Telemetry Lane (async, debounced)

Runs on its own broadcast receiver. Collects SessionSignals (activity timestamps, timing, token usage) and SessionTelemetry (atomic counters for audio chunks, tool calls, interruptions, latency tracking, token counts). Flushes periodically (100ms debounce) with zero overhead on the hot path.

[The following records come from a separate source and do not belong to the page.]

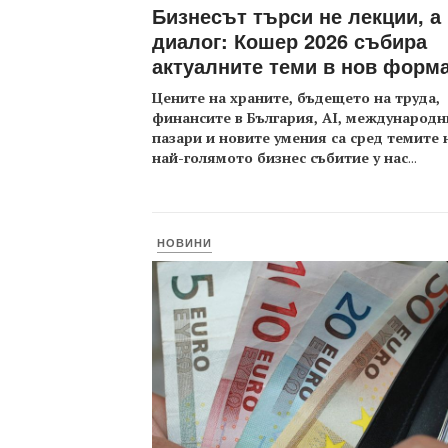
Бизнесът търси не лекции, а
диалог: Кошер 2026 събира
актуалните теми в нов форм
Цените на храните, бъдещето на труда,
финансите в България, AI, международн
пазари и новите умения са сред темите 
най-голямото бизнес събитие у нас
...
НОВИНИ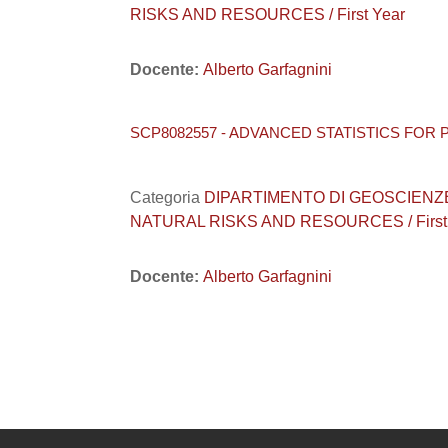
RISKS AND RESOURCES / First Year
Docente:
Alberto Garfagnini
SCP8082557 - ADVANCED STATISTICS FOR P
Categoria
DIPARTIMENTO DI GEOSCIENZE / A
NATURAL RISKS AND RESOURCES / First
Docente:
Alberto Garfagnini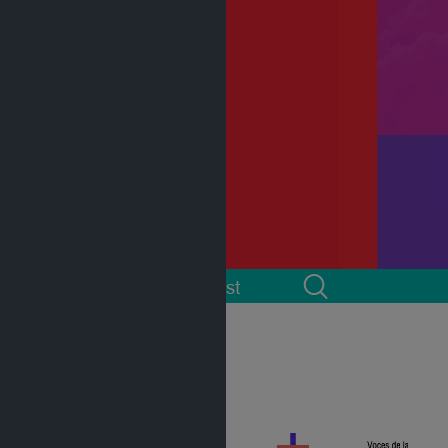
 cuenta
Podcast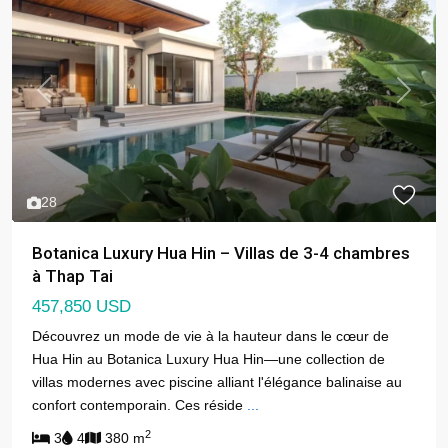
Previous
Next
28
Botanica Luxury Hua Hin – Villas de 3-4 chambres
à Thap Tai
457,850 USD
Découvrez un mode de vie à la hauteur dans le cœur de
Hua Hin au Botanica Luxury Hua Hin—une collection de
villas modernes avec piscine alliant l'élégance balinaise au
confort contemporain. Ces réside
...
2
3
4
380 m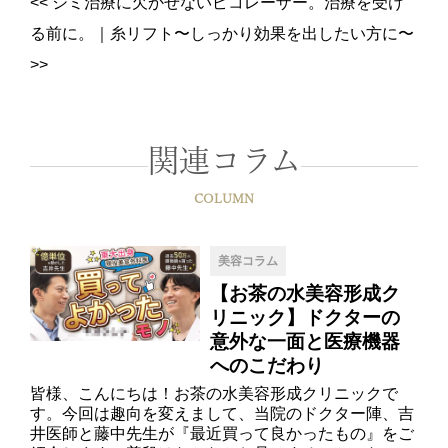
<<
シミ治療に欠かせないピコレーザー。治療を受け
る前に。
｜
糸リフト〜しっかり効果を出したい方に〜
>>
関連コラム
COLUMN
美容コラム
【お茶の水美容形成ク
リニック】ドクターの
意外な一面と医療機器
へのこだわり
皆様、こんにちは！お茶の水美容形成クリニックで
す。今回は趣向を変えまして、当院のドクター陣、吉
井医師と藤中先生が『最近買って良かったもの』をご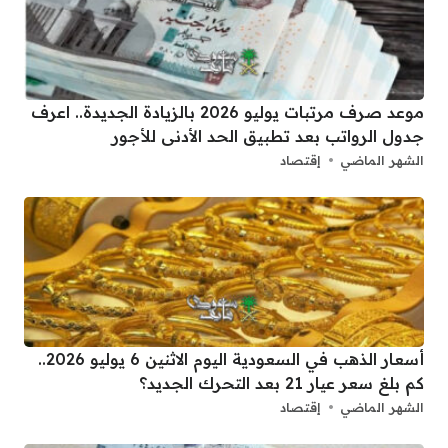
موعد صرف مرتبات يوليو 2026 بالزيادة الجديدة.. اعرف
جدول الرواتب بعد تطبيق الحد الأدنى للأجور
الشهر الماضي
إقتصاد
أسعار الذهب في السعودية اليوم الاثنين 6 يوليو 2026..
كم بلغ سعر عيار 21 بعد التحرك الجديد؟
الشهر الماضي
إقتصاد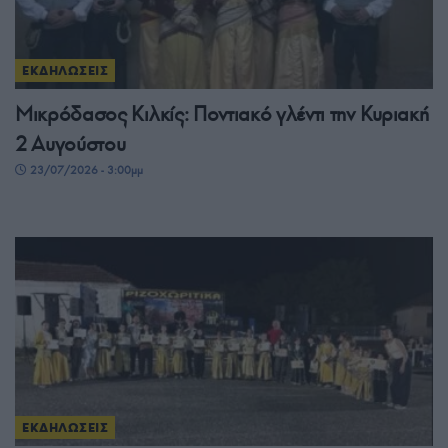
ΕΚΔΗΛΩΣΕΙΣ
Μικρόδασος Κιλκίς: Ποντιακό γλέντι την Κυριακή
2 Αυγούστου
23/07/2026 - 3:00μμ
ΕΚΔΗΛΩΣΕΙΣ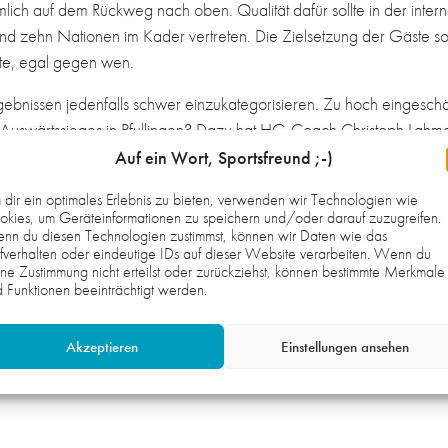
mlich auf dem Rückweg nach oben. Qualität dafür sollte in der inte
nd zehn Nationen im Kader vertreten. Die Zielsetzung der Gäste soll
te, egal gegen wen.
ebnissen jedenfalls schwer einzukategorisieren. Zu hoch eingeschät
Auswärtssieges in Pfullingen? Dazu hat HG-Coach Christoph Lahme e
t ist einfach noch nicht komplett im Flow. Das ist natürlich auch
Auf ein Wort, Sportsfreund ;-)
Er wagt auch eine Prognose: „Ich bin mir relativ sicher, dass sie si
dir ein optimales Erlebnis zu bieten, verwenden wir Technologien wie
n uns ordentlich strecken, um Zählbares in den Händen zu halten.”
kies, um Geräteinformationen zu speichern und/oder darauf zuzugreifen.
nn du diesen Technologien zustimmst, können wir Daten wie das
hat sich auch schon mit dem Gast auseinandergesetzt: „Mit Aue erwa
fverhalten oder eindeutige IDs auf dieser Website verarbeiten. Wenn du
ne Zustimmung nicht erteilst oder zurückziehst, können bestimmte Merkmale
hoch. Leute wie Mubenzem, Verstejnen, Bones oder Leun sind Schlüs
 Funktionen beeinträchtigt werden.
zte Partie schauen, muss man sagen, dass sie nicht das beste Spiel 
eben und somit ist auch dieser Gegner für uns schlagbar.“
Akzeptieren
Einstellungen ansehen
 (Samstag, 19.30 Uhr, Nordstadthalle Schwetzingen)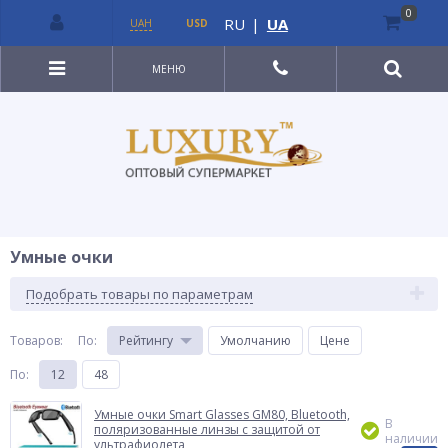
0
RU
|
UA
UAH
USD
МЕНЮ
Умные очки
Подобрать товары по параметрам
Товаров:
По
:
Рейтингу
Умолчанию
Цене
По
:
12
48
Умные очки Smart Glasses GM80, Bluetooth,
В
поляризованные линзы с защитой от
наличии
ультрафиолета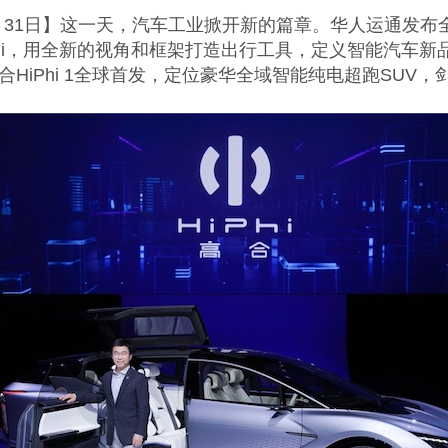
7月31日】这一天，汽车工业掀开新的篇章。华人运通发布
Phi，用全新的视角和框架打造出行工具，定义智能汽车新
合HiPhi 1全球首发，定位豪华全域智能纯电超跑SUV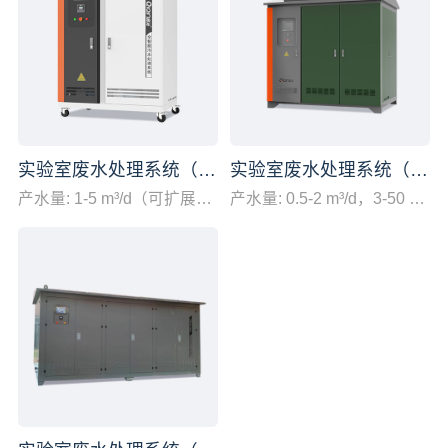
实验室废水处理系统（室内型）
实验室废水处理系统（室外型）
产水量: 1-5 m³/d（可扩展处理水量）
产水量: 0.5-2 m³/d，3-50 m³/d，可扩展处理水量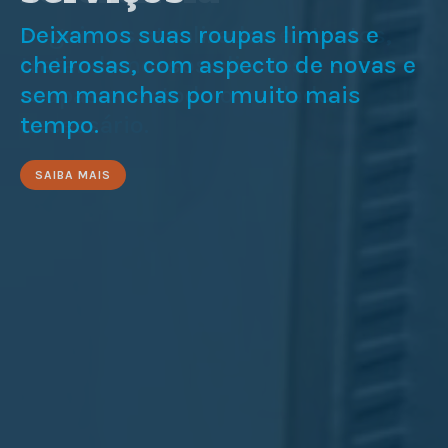
Antes de ligar a máquina, entenda
Seguimos atualizados e atentos,
Deixamos suas roupas limpas e
que o processo vai desde a
tratando nossos clientes e suas
cheirosas, com aspecto de novas e
separação das peças até a
roupas com todo o cuidado
sem manchas por muito mais
secagem.
necessário.
tempo.
SAIBA MAIS
SAIBA MAIS
SAIBA MAIS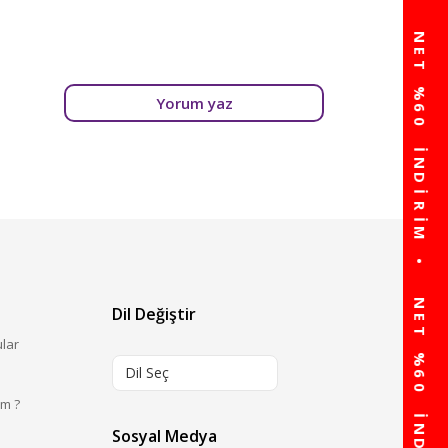
Yorum yaz
Dil Değiştir
ular
Dil Seç
im ?
Sosyal Medya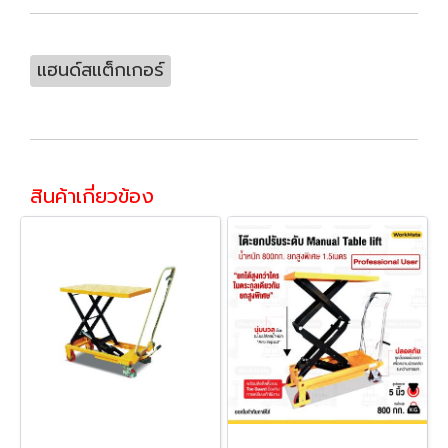
แฮนด์สแต็กเกอร์
สินค้าเกี่ยวข้อง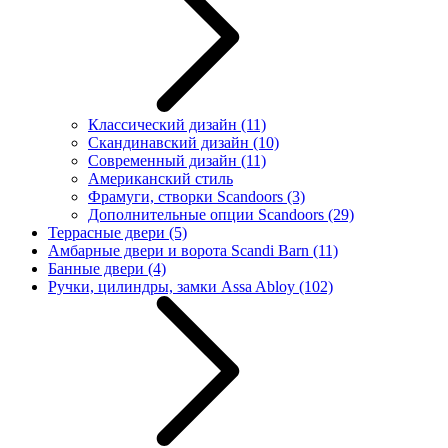
Классический дизайн
(11)
Скандинавский дизайн
(10)
Современный дизайн
(11)
Американский стиль
Фрамуги, створки Scandoors
(3)
Дополнительные опции Scandoors
(29)
Террасные двери
(5)
Амбарные двери и ворота Scandi Barn
(11)
Банные двери
(4)
Ручки, цилиндры, замки Assa Abloy
(102)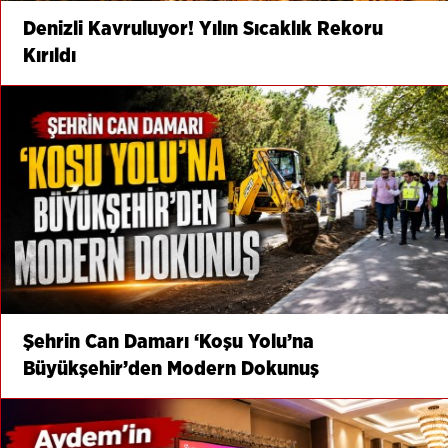
Denizli Kavruluyor! Yılın Sıcaklık Rekoru
Kırıldı
Şehrin Can Damarı ‘Koşu Yolu’na
Büyükşehir’den Modern Dokunuş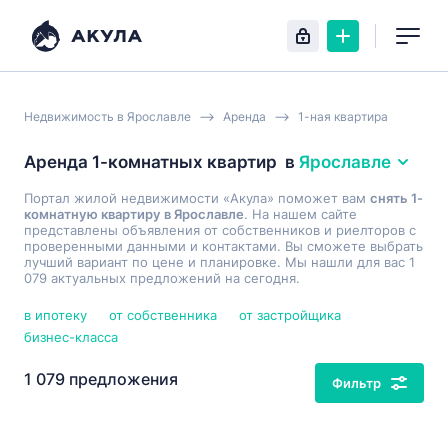
Недвижимость в Ярославле
Аренда
1-ная квартира
Аренда 1-комнатных квартир
в
Ярославле
Портал жилой недвижимости «Акула» поможет вам
снять 1-
комнатную квартиру в Ярославле
. На нашем сайте
представлены объявления от собственников и риелторов с
проверенными данными и контактами. Вы сможете выбрать
лучший вариант по цене и планировке. Мы нашли для вас 1
079 актуальных предложений на сегодня.
в ипотеку
от собственника
от застройщика
бизнес-класса
1 079 предложения
Фильтр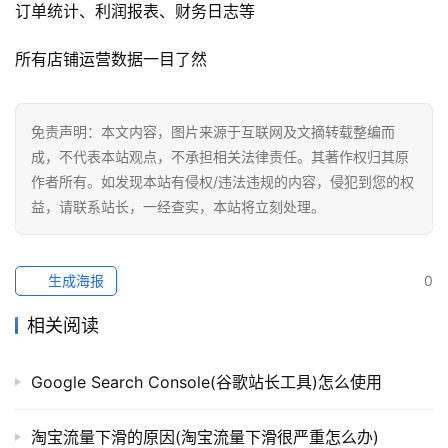
订单统计、利润报表、财务日志等
所有店铺运营数据一目了然
免责声明：本文内容，图片来源于互联网及文摘转载整编而
成，不代表本站观点，不承担相关法律责任。其著作权归其原
作者所有。如发现本站有侵权/违法违规的内容，侵犯到您的权
益，请联系站长，一经查实，本站将立刻处理。
生成海报
0
相关阅读
Google Search Console(谷歌站长工具)怎么使用
淘宝流量下滑的原因(淘宝流量下滑很严重怎么办)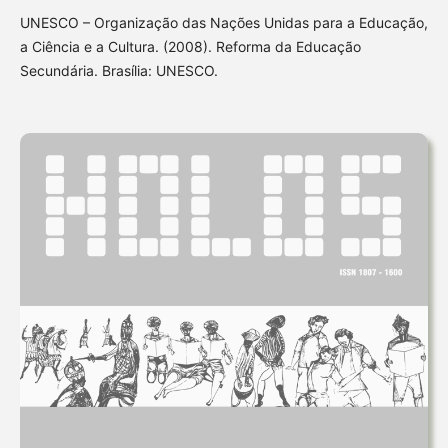
UNESCO – Organização das Nações Unidas para a Educação,
a Ciência e a Cultura. (2008). Reforma da Educação
Secundária. Brasília: UNESCO.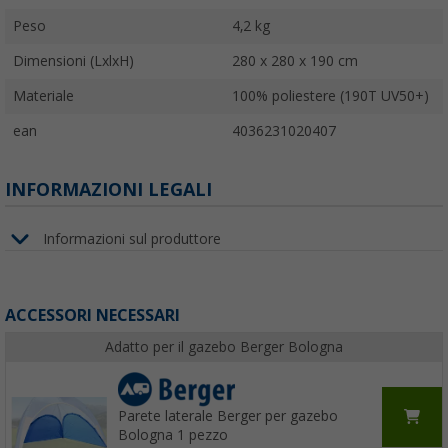
Peso
4,2 kg
Dimensioni (LxlxH)
280 x 280 x 190 cm
Materiale
100% poliestere (190T UV50+)
ean
4036231020407
INFORMAZIONI LEGALI
Informazioni sul produttore
ACCESSORI NECESSARI
Adatto per il gazebo Berger Bologna
Parete laterale Berger per gazebo
Bologna 1 pezzo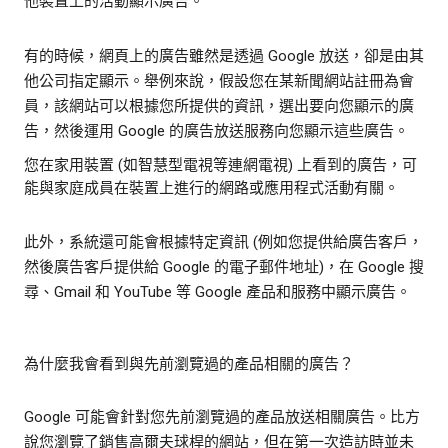
他裝置上的活動顯示廣告。
有的時候，網頁上的廣告雖然是透過 Google 放送，卻是由其
他公司指定顯示。舉例來說，假設您在某新聞網站註冊為會
員，該網站可以根據您所提供的資訊，選出要向您顯示的廣
告，然後運用 Google 的廣告放送服務向您顯示這些廣告。
您在家用裝置 (如智慧型電視等連網電視) 上看到的廣告，可
能與家庭成員在裝置上進行的網路或應用程式活動有關。
此外，系統還可能會根據特定資訊 (例如您提供給廣告客戶，
然後廣告客戶提供給 Google 的電子郵件地址)，在 Google 搜
尋、Gmail 和 YouTube 等 Google 產品和服務中顯示廣告。
為什麼我會看到與先前瀏覽過的產品相關的廣告？
Google 可能會針對您先前瀏覽過的產品放送相關廣告。比方
說您瀏覽了銷售高爾夫球桿的網站，但在第一次造訪時並未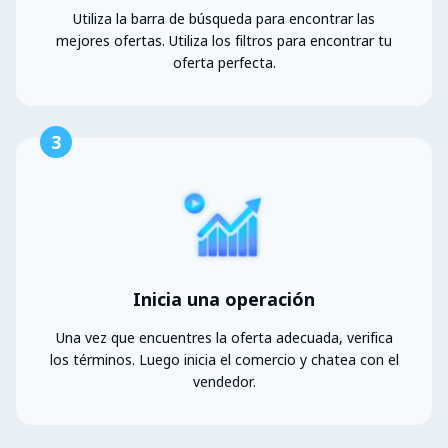
Utiliza la barra de búsqueda para encontrar las
mejores ofertas. Utiliza los filtros para encontrar tu
oferta perfecta.
3
Inicia una operación
Una vez que encuentres la oferta adecuada, verifica
los términos. Luego inicia el comercio y chatea con el
vendedor.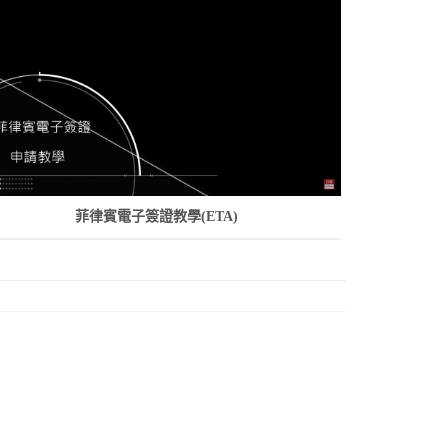
菲律賓電子簽證教學(ETA)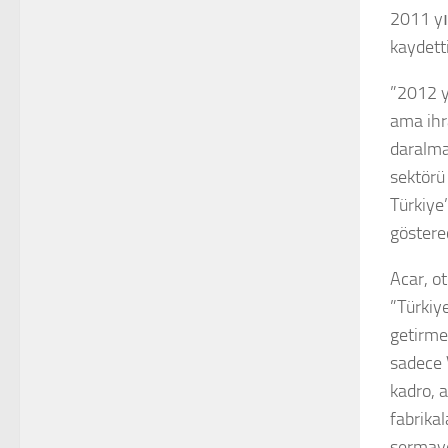
2011 yıl
kaydetti
”2012 y
ama ihra
daralma
sektörü 
Türkiye
göstere
Acar, ot
”Türkiy
getirme
sadece 
kadro, 
fabrika
sermaye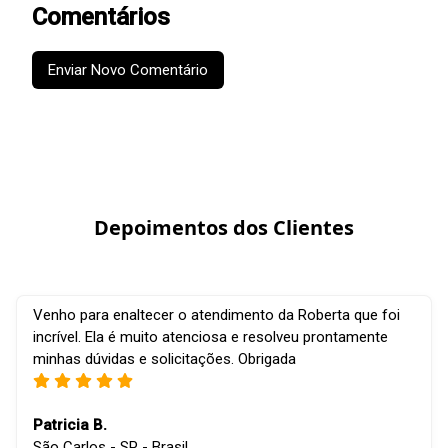
Comentários
Enviar Novo Comentário
Depoimentos dos Clientes
Venho para enaltecer o atendimento da Roberta que foi
incrível. Ela é muito atenciosa e resolveu prontamente
minhas dúvidas e solicitações. Obrigada
Patricia B.
São Carlos - SP - Brasil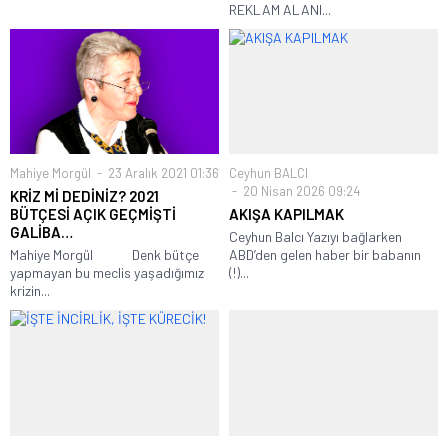
REKLAM ALANI...
Mahiye Morgül
23 Aralık 2021 01:36
Ceyhun BALCI
20 Nisan 2026 09:24
KRİZ Mİ DEDİNİZ? 2021
BÜTÇESİ AÇIK GEÇMİŞTİ
AKIŞA KAPILMAK
GALİBA…
Ceyhun Balcı Yazıyı bağlarken
Mahiye Morgül Denk bütçe
ABD’den gelen haber bir babanın
yapmayan bu meclis yaşadığımız
(!)...
krizin...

The telemetry lane also handles UsageMetadata events from the Gemini API, recording prompt/response/cached/thoughts token counts in both SessionSignals (as session: state keys) and SessionTelemetry (as atomic counters). The .on_usage() callback fires here for real-time token observation.

The Router

The router is the zero-work dispatcher that sits between the broadcast channel and the two processing lanes. It pattern-matches each SessionEvent and sends it to the correct lane(s) via mpsc channels. No session signals, no telemetry, no allocations on the hot path.

Key Traits

TraitCratePurpose
TransportL0 (gemini_genai_rs::transport::ws)Bidirectional byte transport (WebSocket or mock)
CodecL0 (gemini_genai_rs::transport::codec)Encode commands / decode server messages (JSON default)
AuthProviderL0 (gemini_genai_rs::transport::auth)URL construction + auth headers (Google AI / Vertex AI)
SessionWriterL0 (gemini_genai_rs::session)Send audio/text/video/tools/instructions (trait object safe)
SessionReaderL0 (gemini_genai_rs::session)Subscribe to events, observe phase
ToolFunctionL1 (gemini_adk_rs::tool)One-shot tool: call(args) -> Result<Value>
StreamingToolL1 (gemini_adk_rs::tool)Background tool yielding multiple results
InputStreamingToolL1 (gemini_adk_rs::tool)Tool receiving live input while running
TurnExtractorL1 (gemini_adk_rs::live::extractor)Extract structured data from transcript window
TextAgentL1 (gemini_adk_rs::text)Text-based LLM agent (generate(), not Live)
BaseLlmL1 (gemini_adk_rs::llm)LLM abstraction for generate() calls

Choosing Your Layer

Use L0 (gemini-genai-rs) if you need:

  • Raw WebSocket access with no abstraction overhead
  • Custom event loop logic that does not fit the callback model
  • A custom transport (e.g., Unix domain socket, QUIC)
  • To build your own agent runtime
  • Maximum control over every message sent and received
use gemini_genai_rs::prelude::*;

let config = SessionConfig::from_endpoint(ApiEndpoint::google_ai("YOUR_KEY"))
    .model(GeminiModel::Gemini2_0FlashLive);

let handle = ConnectBuilder::new(config).build().await?;
let mut events = handle.subscribe();

handle.send_text("Hello").await?;
while let Some(event) = recv_event(&mut events).await {
    match event {
        SessionEvent::TextDelta(text) => print!("{text}"),
        SessionEvent::TurnComplete => break,
        _ => {}
    }
}

Use L1 (gemini-adk-rs) if you need:

  • Automatic tool dispatch without manual message matching
  • State management with prefix scoping (session:, turn:, app:)
  • Phase machine for multi-step conversation flows
  • Turn extraction (LLM-based or custom) between turns
  • Telemetry and session signals
  • Full control over callback registration without the fluent syntax

Use L2 (gemini-adk-fluent-rs) if you want:

  • The fastest path from zero to working voice agent
  • Chainable builder API with sub-builders for phases and watchers
  • Operator algebra for composing tools (T::simple() | T::google_search())
  • One-line connection (connect_vertex(project, location, token))
  • Sensible defaults (auto-enables transcription when extractors are used)
use gemini_adk_fluent_rs::prelude::*;

let handle = Live::builder()
    .model(GeminiModel::Gemini2_0FlashLive)
    .voice(Voice::Kore)
    .instruction("You are a helpful assistant")
    .on_audio(|data| { /* play audio */ })
    .on_text(|t| print!("{t}"))
    .connect_google_ai("YOUR_KEY")
    .await?;

handle.send_text("Hello!").await?;
handle.done().await?;

Most developers should start at L2 and drop to L1/L0 only when they hit a specific limitation. The layers are designed to compose: you can use L0 types (like SessionConfig) with L2 builders via Live::connect(config).